Experimental Results. Since we do not have the ground truth for the LiTS test set, we first perform the two-fold cross-validation on the training set to quantitatively and qualitatively evaluate the performance of our proposed method. We obtain Dice per case and some visual samples are presented in Fig. 6.
By evaluating on the test set of the LiTS challenge, we list in Table 1 our result with comparison to those of the currently published approaches. According to the Dice score per case, the most important metric for measuring an algorithm’s performance on the LiTS challenge, our approach is at the second rank, following after the H-Dense U-Net [li2018h], which however needs pre-training. In addition, our small lesion segmentation could be an add-on component to their method for a further improvement in segmenting small tumors as mentioned in their future work. Our experiment shows that the dice per case can be improved from 0.61 to 0.681 with the consideration of the small lesion segmentation. Worth to mention that, among the methods without pre-training and post-processing, our method has the best performance in terms of the dice per case score. Figure 7 reports some visual results of our predictions on the LiTS test set.
Observations on LiTS Annotations. As shown in Fig. 6, the LiTS annotations have both over-segmentation and under-segmentation issues. For the large lesions in both cases shown in Fig. 6, our predictions better fit lesions compared to the ground truth; while for the small lesions, our predictions locate more lesions potentially missing in the ground truth. Similar observations have been reported in [chlebus2018automatic]
. Due to the imperfect ground truth provided by the LiTS challenge, we argue that the metrics computed against the ground truth probably could not be the only way to compare the segmentation results. Visual results could be considered as well and ours indicate the efficiency of our method.

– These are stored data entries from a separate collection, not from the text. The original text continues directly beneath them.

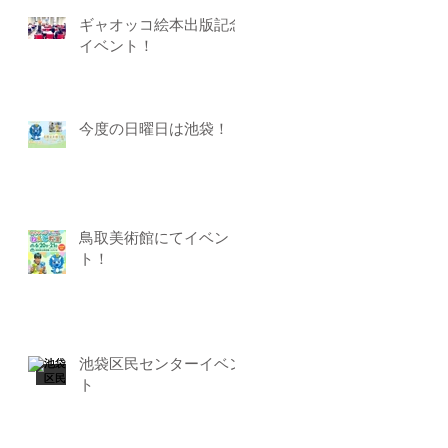
ギャオッコ絵本出版記念
イベント！
今度の日曜日は池袋！
鳥取美術館にてイベン
ト！
池袋区民センターイベン
ト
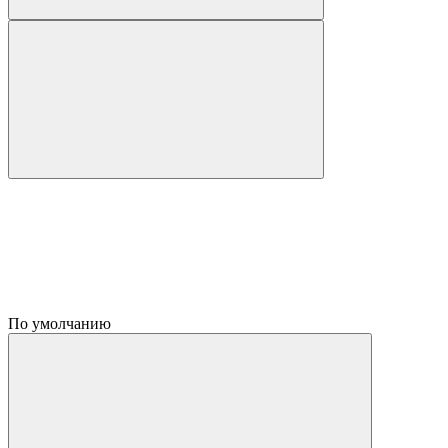
По умолчанию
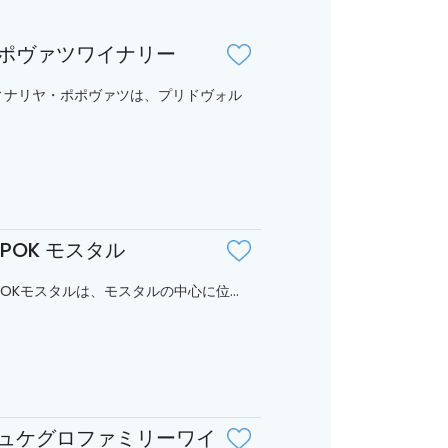
ポヴァツワイナリー
ィナリヤ・ポポヴァツは、プリドヴォル
EPOK モスタル
POKモスタルは、モスタルの中心に位...
ュケグロファミリーワイ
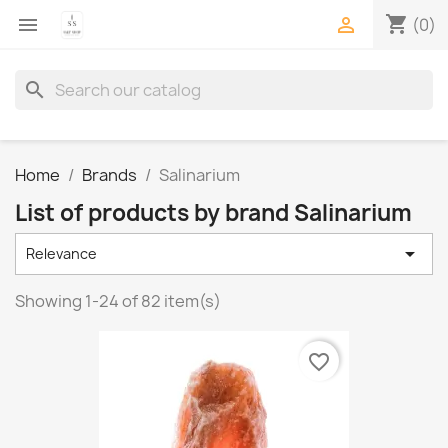
shopping_cart


(0)
search
Home
Brands
Salinarium
List of products by brand Salinarium

Relevance
Showing 1-24 of 82 item(s)
favorite_border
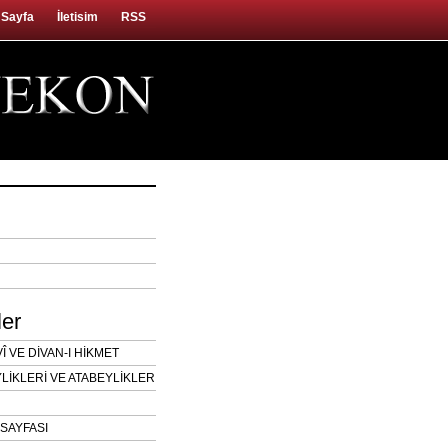
 Sayfa
İletisim
RSS
ler
 VE DİVAN-I HİKMET
LİKLERİ VE ATABEYLİKLER
SAYFASI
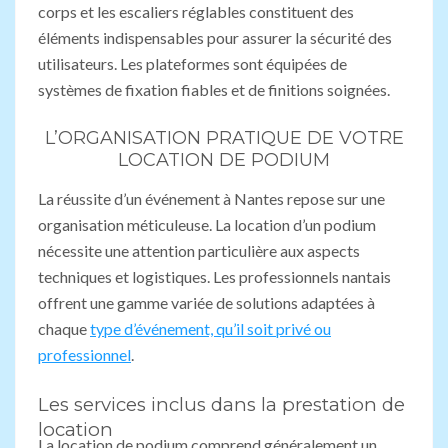
corps et les escaliers réglables constituent des
éléments indispensables pour assurer la sécurité des
utilisateurs. Les plateformes sont équipées de
systèmes de fixation fiables et de finitions soignées.
L’ORGANISATION PRATIQUE DE VOTRE
LOCATION DE PODIUM
La réussite d’un événement à Nantes repose sur une
organisation méticuleuse. La location d’un podium
nécessite une attention particulière aux aspects
techniques et logistiques. Les professionnels nantais
offrent une gamme variée de solutions adaptées à
chaque
type d’événement, qu’il soit privé ou
professionnel
.
Les services inclus dans la prestation de
location
La location de podium comprend généralement un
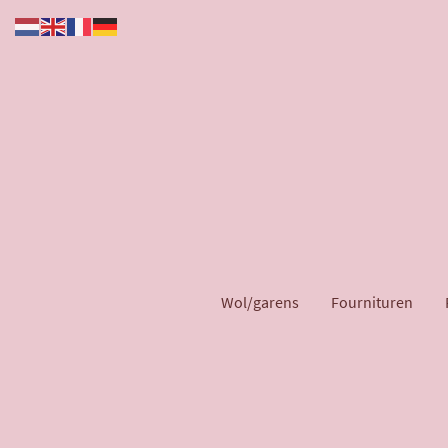
Wol/garens
Fournituren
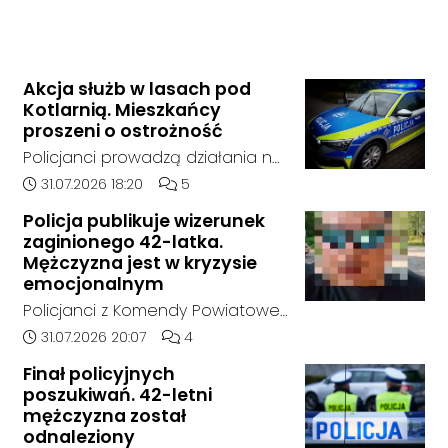
Akcja służb w lasach pod
Kotlarnią. Mieszkańcy
proszeni o ostrożność
Policjanci prowadzą działania na
terenie kompleksów leśnych w
Data dodania artykułu:
Liczba komentarzy artykułu:
31.07.2026 18:20
5
rejonie gminy Bierawa. Jak udało
Policja publikuje wizerunek
nam się ustalić, funkcjonariusze
zaginionego 42-latka.
poszukują mężczyzny, który może
Mężczyzna jest w kryzysie
posiadać niebezpieczne
emocjonalnym
narzędzie, nieoficjalnie broń i
Policjanci z Komendy Powiatowej
stanowić zagrożenie dla osób
Policji w Kędzierzynie-Koźlu
Data dodania artykułu:
Liczba komentarzy artykułu:
31.07.2026 20:07
4
postronnych.
poszukują zaginionego 42-latka,
Finał policyjnych
który jest w kryzysie
poszukiwań. 42-letni
emocjonalnym i może chcieć
mężczyzna został
targnąć się na swoje życie.
odnaleziony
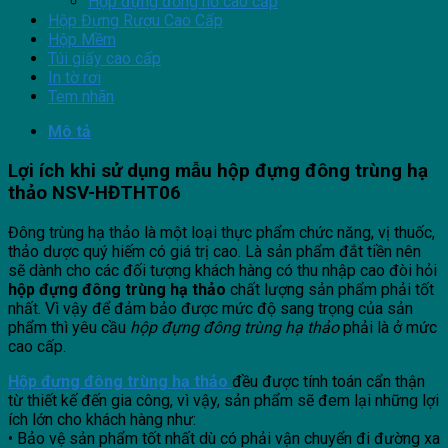
Hộp đựng đồng hồ cao cấp
Hộp Đựng Rượu Cao Cấp
Hộp Mềm
Túi giấy cao cấp
In tờ rơi
Tem nhãn
Mô tả
Lợi ích khi sử dụng mẫu hộp đựng đông trùng hạ
thảo NSV-HĐTHT06
Đông trùng hạ thảo là một loại thực phẩm chức năng, vị thuốc,
thảo dược quý hiếm có giá trị cao. Là sản phẩm đắt tiền nên
sẽ dành cho các đối tượng khách hàng có thu nhập cao đòi hỏi
hộp đựng đông trùng hạ thảo
chất lượng sản phẩm phải tốt
nhất. Vì vậy để đảm bảo được mức độ sang trọng của sản
phẩm thì yêu cầu
hộp đựng đông trùng hạ thảo
phải là ở mức
cao cấp.
Hộp đựng đông trùng hạ thảo
đều được tính toán cẩn thận
từ thiết kế đến gia công, vì vậy, sản phẩm sẽ đem lại những lợi
ích lớn cho khách hàng như:
• Bảo vệ sản phẩm tốt nhất dù có phải vận chuyển đi đường xa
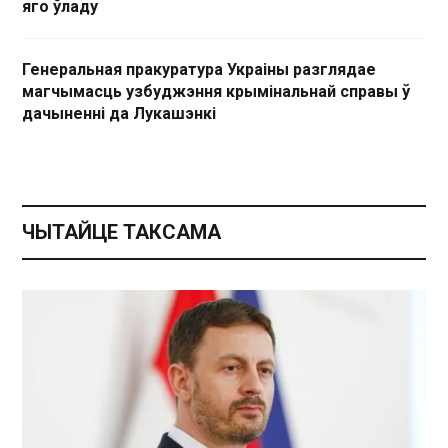
яго ўладу
Генеральная пракуратура Украіны разглядае
магчымасць узбуджэння крымінальнай справы ў
дачыненні да Лукашэнкі
ЧЫТАЙЦЕ ТАКСАМА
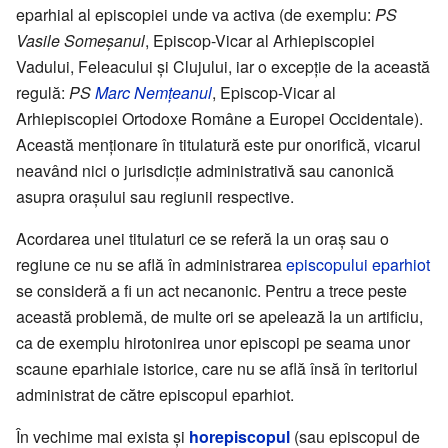
eparhial al episcopiei unde va activa (de exemplu:
PS
Vasile Someșanul
, Episcop-Vicar al Arhiepiscopiei
Vadului, Feleacului și Clujului, iar o excepție de la această
regulă:
PS
Marc Nemțeanul
, Episcop-Vicar al
Arhiepiscopiei Ortodoxe Române a Europei Occidentale).
Această menționare în titulatură este pur onorifică, vicarul
neavând nici o jurisdicție administrativă sau canonică
asupra orașului sau regiunii respective.
Acordarea unei titulaturi ce se referă la un oraș sau o
regiune ce nu se află în administrarea
episcopului eparhiot
se consideră a fi un act necanonic. Pentru a trece peste
această problemă, de multe ori se apelează la un artificiu,
ca de exemplu hirotonirea unor episcopi pe seama unor
scaune eparhiale istorice, care nu se află însă în teritoriul
administrat de către episcopul eparhiot.
În vechime mai exista și
horepiscopul
(sau episcopul de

|Method||Dice Per Case||Dice Overall||
|H-Dense U-Net [li2018h]||0.722||0.824||✓|
|Multiple U-Nets [chlebus2018automatic]||0.680||0.796||✓|
|2.5 D U-Net [han2017automatic]||0.670||—||✓|
|RA U-Net [jin2018ra]||0.595||0.795||✓||✓|
|Ours (w/o small lesion)||0.681 (0.610)||0.813 (0.776)||✓||✓|
4 Discussion and Conclusion
In this paper we proposed a hybrid 2D and 3D neural network for segmenting the liver lesions. Especially, we designed a dedicated 3D segmentation network for the small lesions in the liver. This 3D segmentation network could be an add on to a network that suffers from segmenting small objects. Moreover, we observed the imperfect annotations provided by the LiTS data set, which hinders the further improvement of a network’s learning performance and makes the evaluation results questionable for comparison. How to handle and fully leverage such imperfect labels will be our future work. We also plan to extend our framework to other medical applications with the lesion/tumor or small object segmentation.